Estas últimas englobam-se na categoria de grupos de pressão, ou seja, instituições privadas unidas por interesses e objectivos comuns, e responsáveis pelo empreendimento de acções realizadas junto de qualquer autoridade, com vista a influenciar as suas decisões. Constituem assim um dos principais intervenientes na luta pelo poder, chegando mesmo, de acordo com as teorias de vários autores, a influenciar determinantemente o processo político, e a tornar-se parte integrante do mesmo.
Num contexto de globalização económica e financeira, em que o sistema capitalista passa a usufruir de ampla mobilidade dos seus factores de produção, e consequentemente, de custos diferenciados que permitem aumentar a rendibilidade dos investimentos, as grandes empresas assumem-se como um dos mais importantes grupos de pressão da actualidade.
II
O DESENVOLVIMENTO DA ELITE DO PODER NORTE-AMERICANA
Um dos principais autores que debruçou os seus estudos sobre a estrutura do poder foi o sociólogo Wright Mills. Na sua principal obra “A Elite do Poder”, o teórico defende que na sociedade Norte-Americana, a grande maioria da população ´...é circunscrita aos mundos em que vivem...‘ , realidades estas conduzidas por ´...forças que nunca poderão compreender ou governar.‘ . A velha dicotomia entre a Elite e a Massa, teorizada por Pareto, Michels ou Mosga, é recuperada por Wright Mills, sendo o teórico apologista da existência de um grupo privilegiado que reúne poder suficiente para influenciar o destino das pessoas comuns.
No entanto, este grupo privilegiado não é homogéneo, encontrando-se o poder disperso por três instituições: as elites política, económica e militar. Segundo Mills, todas as outras instituições são secundárias na análise do poder nos E.U.A, sendo estas completamente subordinadas pelos poderes atrás citados, ´ As instituições religiosas, educativas e familiares não são autónomas do poder nacional; pelo contrário estas áreas descentralizadas são cada vez mais moldadas pelos grandes três...‘ .
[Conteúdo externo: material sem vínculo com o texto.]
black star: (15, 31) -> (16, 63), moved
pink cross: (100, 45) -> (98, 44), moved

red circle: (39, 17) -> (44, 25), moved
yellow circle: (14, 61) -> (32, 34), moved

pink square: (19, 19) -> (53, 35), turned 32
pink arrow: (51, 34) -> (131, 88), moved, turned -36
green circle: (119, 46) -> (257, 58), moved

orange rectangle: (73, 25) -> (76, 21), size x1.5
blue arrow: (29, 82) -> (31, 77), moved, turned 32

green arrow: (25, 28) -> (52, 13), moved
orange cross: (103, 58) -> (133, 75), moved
Para demonstrar a influência exercida por estes poderes no seio da sociedade Norte-Americana, Wright Mills recorre a uma análise histórica, defendendo que o processo de desenvolvimento histórico assenta na acção dos poderes político, militar e económico. Conforme o autor ´...as mudanças no sistema do poder dos E.U.A não envolveram desafios importantes aos princípios que o legitimam. Mesmo quando foram suficientemente decisivos para serem apelidados de revoluções, não envolveram o recurso aos canhões de um navio (...), ou aos mecanismos de um Estado policial (...). As mudanças na estrutura do poder Norte-Americano são baseados em mudanças institucionais nas posições das ordens política, militar e económica.‘ . Assim, podemos afirmar que, segundo o teórico, o desenvolvimento histórico nos E.U.A, para além de ser fruto da acção de uma Elite, é também um processo influenciado pela distribuição dos poderes entre as instituições que constituem a Elite.
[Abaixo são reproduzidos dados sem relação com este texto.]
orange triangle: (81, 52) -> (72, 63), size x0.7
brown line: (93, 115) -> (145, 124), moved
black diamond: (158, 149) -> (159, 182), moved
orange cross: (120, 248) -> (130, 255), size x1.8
Do século XVIII (independência dos E.U.A) até á primeira metade do século XIX, as elites política, económica, e militar encontravam-se unificadas de uma maneira bastante simples, verificando-se uma certa “volatilidade da Elite”, isto é, o indivíduo com poder pertencia simultaneamente ás três instituições, sendo a passagem de funções e posições feita facilmente, ´O importante facto desta época é que a vida social, as instituições económicas, a corporação militar, e a ordem política coincidem, e os homens que eram políticos, também exerciam papéis importantes na economia...‘ . No entanto, é necessário referir que a Elite não era una, coesa e centralizada, sendo constituída por uma pluralidade de indivíduos que detinham simultaneamente os três poderes, apenas a nível local. Em parte, foi a existência de vários centros do poder divididos e rivais que terá originado a Guerra Civil Americana.
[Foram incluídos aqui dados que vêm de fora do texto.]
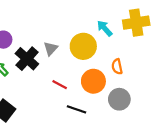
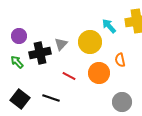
black cross: (27, 59) -> (40, 53), turned 35
gray circle: (119, 99) -> (122, 102), moved
black line: (77, 109) -> (51, 98), moved

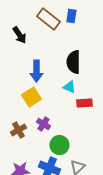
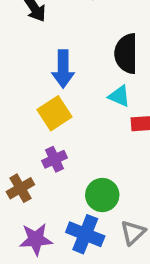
purple cross: (43, 124) -> (55, 159), moved, turned 32
brown cross: (18, 130) -> (20, 188), moved

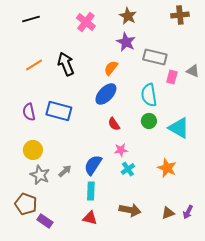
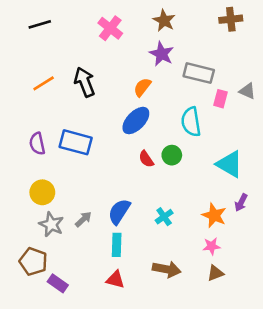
green circle: (149, 121) -> (172, 155), moved
pink star: (121, 150) -> (212, 246), moved
purple arrow: (188, 212) -> (241, 203), moved

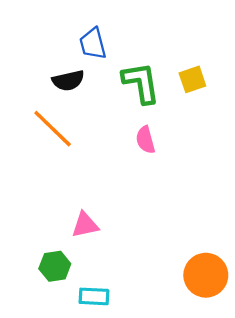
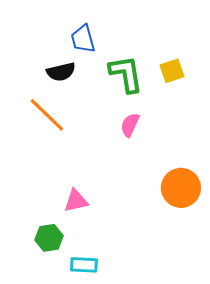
pink semicircle: (145, 140) -> (130, 125), turned 40
orange circle: (206, 275) -> (181, 188), moved

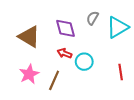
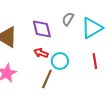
red line: (121, 72) -> (95, 61), moved
brown line: (54, 80) -> (47, 79), moved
A partir da segunda metade do século XIX, o poder económico assume-se como supremo. Esta supremacia iniciou-se formalmente com as eleições para o Congresso em 1866, tendo sido consolidado com a aprovação da Amenda Décima Quarta por parte do Supremo Tribunal, e que dava uma maior protecção aos grupos económicos, face aos interesses do Estado. Este período testemunhou a transferência de poder de iniciativa do governo para este tipo de grupos, tendo sido marcado por grandes escândalos de corrupção e de “compra” de Senadores e Juízes. Como defende Wright Mills ´O facto de ambos os governos, Estadual e Federais, serem limitados no seu poder para regular, significava que eram, eles próprios regulados pelos grandes interesses económicos. Os seus poderes eram desorganizados, enquanto que os poderes dos grupos económicos e financeiros estavam concentrados e interligados.‘ .
Com rendimentos e um número de empregados superiores aos de alguns Estados Federais, as grandes empresas Norte-Americanas acabaram por controlar partidos políticos, por “comprar” leis, ou por influenciar determinantemente a acção política de muitos Congressistas. Assim, a ordem económica suplementou a ordem política que, por sua vez, subordinava a ordem militar que, com o fim da Guerra Civil, havia perdido bastante importância.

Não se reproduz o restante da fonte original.